If Kemp’s subpoena is ultimately not overturned, McEvoy is asking McBurney to take a similar approach to what he did with Lt. Gov. Geoff Duncan and state lawmakers who had been subpoenaed by a grand jury earlier this summer. After the group cited legislative immunity, McBurney denied their request to kill their subpoenas, but set guidelines for the types of questions that would be in and out of bounds for prosecutors.

It is rare for a sitting governor to be subpoenaed, especially for a grand jury investigation. Fulton’s investigation, however, has resulted in a subpoena of the state’s top four elected officials, including Duncan, Raffensperger and Attorney General Chris Carr. The latter two did not publicly fight their subpoenas.

Neither McBurney nor U.S. District Court Judge Leigh Martin May, who has heard challenges from Graham and Georgia Congressman Jody Hice, have quashed any subpoenas so far.

McBurney recently rejected an attempt by Trump’s former personal attorney, Rudy Giuliani, to delay his testimony due to recent surgery, saying from the bench that the sequencing of witness testimony is important to the work of the grand jury .

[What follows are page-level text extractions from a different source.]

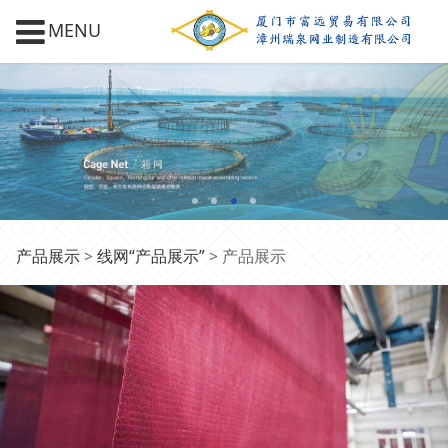
MENU
产品展示
产品展示
>
线网“产品展示”
>
产品展示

But both he and May have recognized various privileges afforded to witnesses and have repeatedly prescribed that prosecutors draft a framework for questions with lawyers for public officials before their cross-examination.

It is not the first time that Willis has been accused of playing politics.

Lawyers for most of the 16 Georgia Republicans who served as Trump “alternate” voters and were told they are targets of the Fulton investigation have made similar criticisms of the DA. One of those constituents, GOP lieutenant governor candidate Burt Jones, successfully argued to McBurney that Willis had a conflict of interest.

Some Republicans have also begun discussing a recall effort against Willis, though that is considered a long shot given Georgia’s strict rules for such ballot initiatives.